[Records from a collection]

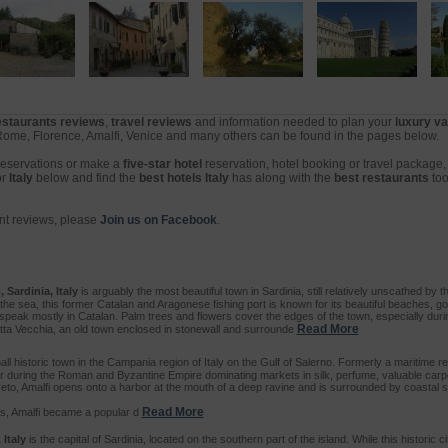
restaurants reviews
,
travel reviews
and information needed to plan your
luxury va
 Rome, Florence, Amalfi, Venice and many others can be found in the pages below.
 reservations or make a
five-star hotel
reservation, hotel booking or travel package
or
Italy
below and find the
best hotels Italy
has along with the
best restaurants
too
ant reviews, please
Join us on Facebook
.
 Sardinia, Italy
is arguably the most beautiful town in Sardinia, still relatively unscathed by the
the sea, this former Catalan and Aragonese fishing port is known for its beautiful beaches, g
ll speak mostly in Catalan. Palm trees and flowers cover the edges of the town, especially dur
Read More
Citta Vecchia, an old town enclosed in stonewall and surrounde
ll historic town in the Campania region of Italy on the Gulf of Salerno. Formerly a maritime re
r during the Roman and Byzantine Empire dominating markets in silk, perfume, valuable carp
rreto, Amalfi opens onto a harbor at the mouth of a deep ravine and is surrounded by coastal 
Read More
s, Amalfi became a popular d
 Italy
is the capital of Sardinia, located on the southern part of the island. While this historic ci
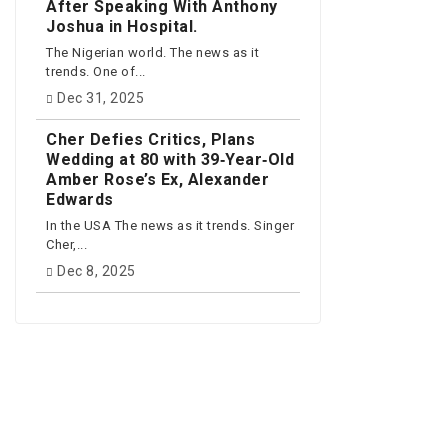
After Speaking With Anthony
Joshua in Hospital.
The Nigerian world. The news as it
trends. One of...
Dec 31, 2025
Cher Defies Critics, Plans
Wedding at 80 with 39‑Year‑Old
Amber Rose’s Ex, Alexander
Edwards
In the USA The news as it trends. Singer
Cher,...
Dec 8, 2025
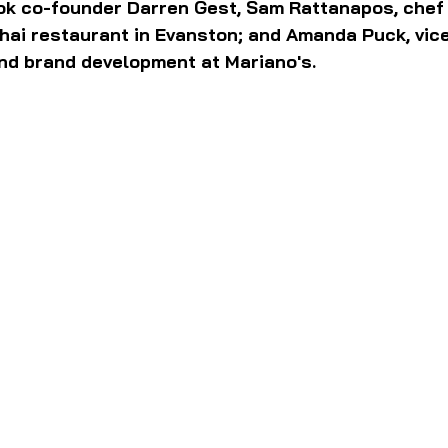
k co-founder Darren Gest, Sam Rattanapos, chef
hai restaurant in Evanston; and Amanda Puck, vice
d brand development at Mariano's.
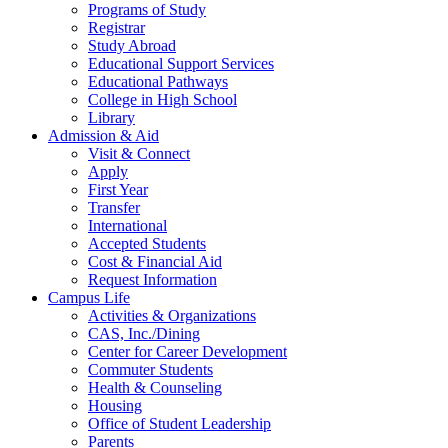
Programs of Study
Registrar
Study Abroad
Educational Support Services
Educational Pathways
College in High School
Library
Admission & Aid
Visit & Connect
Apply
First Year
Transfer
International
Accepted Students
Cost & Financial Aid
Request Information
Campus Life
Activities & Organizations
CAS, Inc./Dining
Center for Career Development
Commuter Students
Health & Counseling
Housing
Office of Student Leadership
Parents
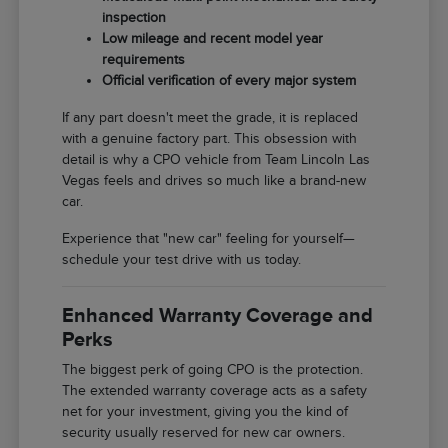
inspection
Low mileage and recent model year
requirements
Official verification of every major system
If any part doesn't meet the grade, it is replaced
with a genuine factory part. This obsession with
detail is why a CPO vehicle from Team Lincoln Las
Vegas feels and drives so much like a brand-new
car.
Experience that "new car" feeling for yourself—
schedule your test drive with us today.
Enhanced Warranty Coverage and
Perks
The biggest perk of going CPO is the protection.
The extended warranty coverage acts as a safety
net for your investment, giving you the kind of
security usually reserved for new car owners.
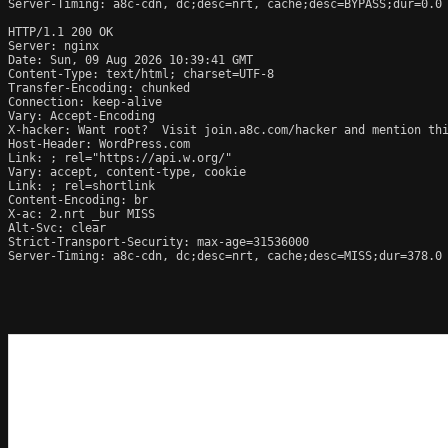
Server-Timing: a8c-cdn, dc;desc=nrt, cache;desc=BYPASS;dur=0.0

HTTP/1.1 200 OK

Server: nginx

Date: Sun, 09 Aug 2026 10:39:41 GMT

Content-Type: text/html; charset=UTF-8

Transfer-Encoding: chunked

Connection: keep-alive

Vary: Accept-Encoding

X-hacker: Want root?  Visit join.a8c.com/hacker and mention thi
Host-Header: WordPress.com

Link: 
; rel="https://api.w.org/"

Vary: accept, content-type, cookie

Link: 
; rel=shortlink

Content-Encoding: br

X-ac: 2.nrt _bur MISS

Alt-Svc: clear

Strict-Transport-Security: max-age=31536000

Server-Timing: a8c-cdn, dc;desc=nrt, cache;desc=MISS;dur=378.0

• Required action:
For the data above, state only how many lines include the word "town".

• Solution below:
4